5 – More productive meetings through technology: Push notifications before meetings
“The mobile app is frequently used for push notifications but it’s also a full blown search interface. Swiftype will look at your calendar and send you content that’s relevant to upcoming meetings and presentations. This popular feature among our customers is also one that I’ve gotten a lot of value from. I get a notification and I know that I don’t have to go searching for what I need, it’s just going to be pushed to me proactively.”

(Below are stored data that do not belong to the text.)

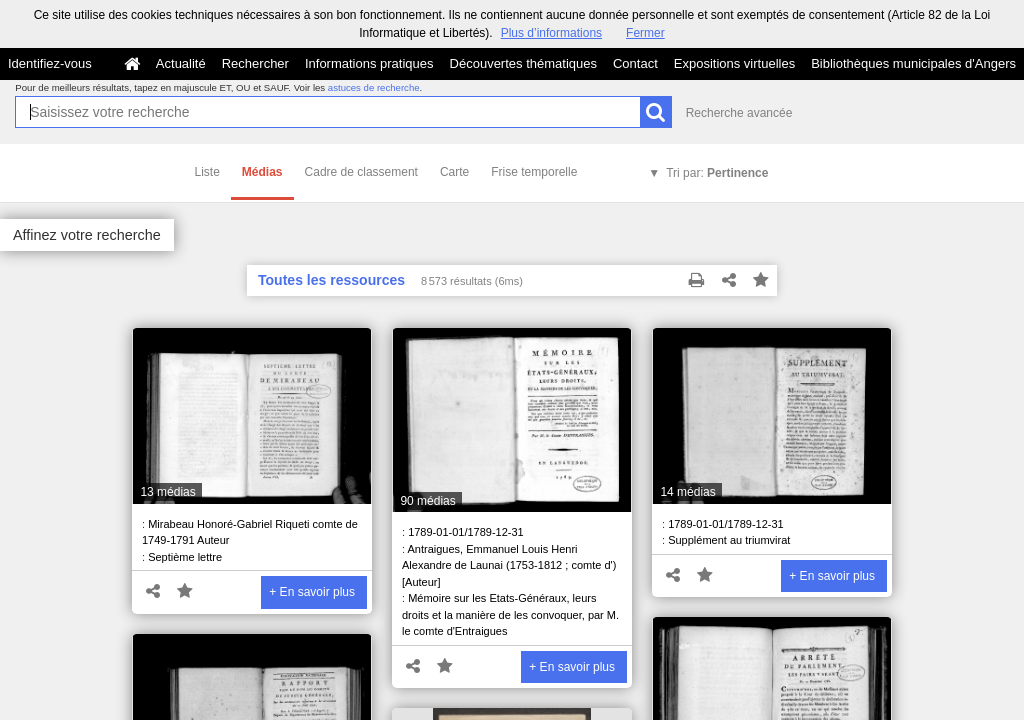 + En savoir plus (312, 592)
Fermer (645, 33)
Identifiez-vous (50, 63)
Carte (454, 172)
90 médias (427, 501)
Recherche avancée (739, 113)
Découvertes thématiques (523, 63)
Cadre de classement (361, 172)
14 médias (687, 492)
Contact (635, 63)
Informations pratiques (369, 63)
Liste (207, 172)
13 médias (167, 492)
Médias (262, 172)
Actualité (181, 63)
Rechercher (255, 63)
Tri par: (717, 173)
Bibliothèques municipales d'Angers (913, 63)
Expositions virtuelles (734, 63)
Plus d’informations (551, 33)
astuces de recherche (374, 87)
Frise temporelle (534, 172) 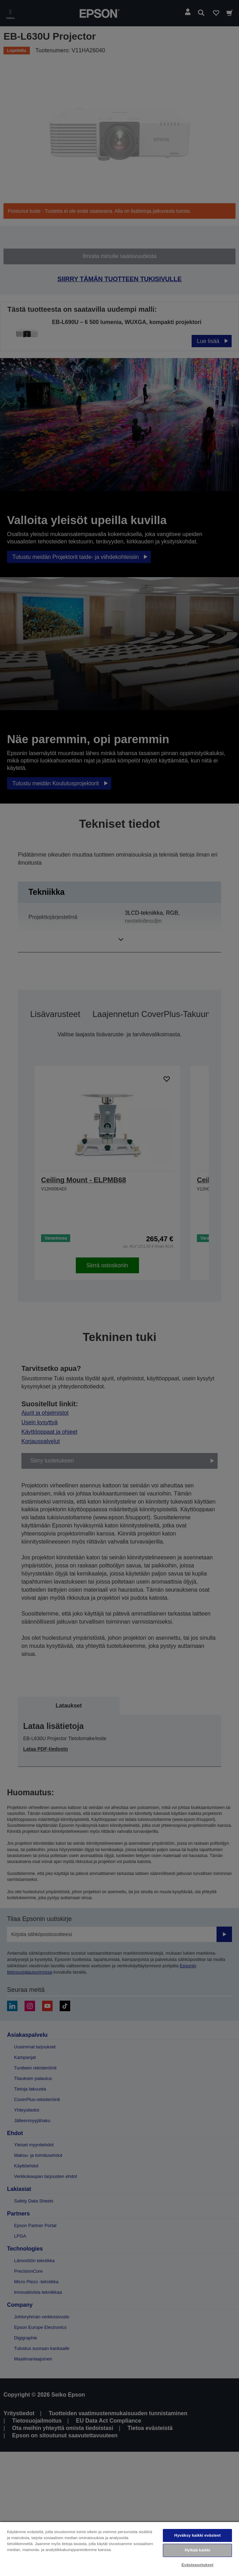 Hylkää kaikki (197, 2550)
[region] (119, 2548)
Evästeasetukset (197, 2565)
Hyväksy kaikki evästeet (197, 2535) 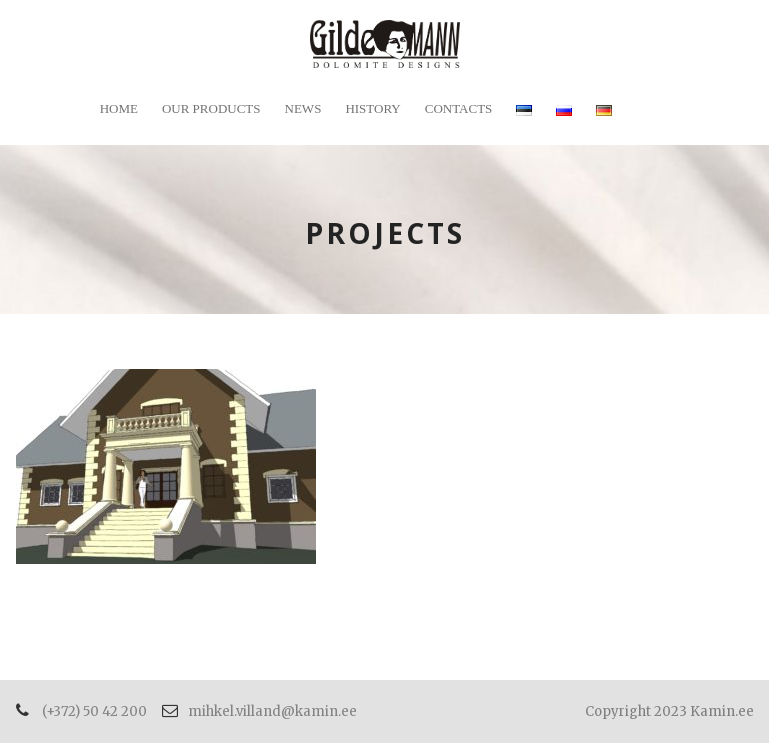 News (303, 108)
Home (119, 108)
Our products (211, 108)
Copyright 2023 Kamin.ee (669, 711)
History (372, 108)
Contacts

6 – Tracking progress and pushing projects forward: Searching by a colleague’s name
“Where other than a system like enterprise search do you have a comprehensive view of what someone is doing, like all the work they’ve created? In a lot of cases, and again I’m sure this is something that a lot of you can emphasize with, I’ll be working on something and I’ll be thinking Jason shared a file with me and I remember roughly what it is about and I’ve no idea what he named it and I have no idea where he put it, but I know that I worked on it with Jason. That’s how a lot of people think about this stuff, it’s more about collaboration than what a file is named or where it is stored. So we find a lot of these queries and a lot of the browsing centered around a person.”
7 – A platform for productivity: Quickly access the files and information you need
“Something we didn’t see out of the gate, but it came to us pretty quickly through customer feedback, is that people didn’t necessarily want to click a result and jump to some external system. I had assumed that they were trying to jump to wherever the actual destination was, a file, ticket, whatever it was they were trying to get to.”
“What we found was that a lot of people actually wanted information at a glance. There was information that they could get that didn’t require them going deep into whatever that external system was to get it. And it’s not every case, but it was actually a pretty decent percentage of cases. For us, and for the customer, it’s actually a much better experience if we can serve them more immediately within our interface.”
“In the interface you can click a document. You can get a full version of the document, look through it, and get all this information at a glance. We do a lot of metadata extraction and organization of that metadata, based on what your query is. And so we spent a lot of design and engineering time on this interface to try and make it useful to you in whatever your context is. And so again, that may mean not even jumping into these external systems, because we got a lot of questions where they were like, “Oh, but all I need is this piece of information. Why are you going to make me go to Salesforce and then log in and then go to that page? I just need this little piece of information.” So we’ve invested in making as much information available at a glance as we can.”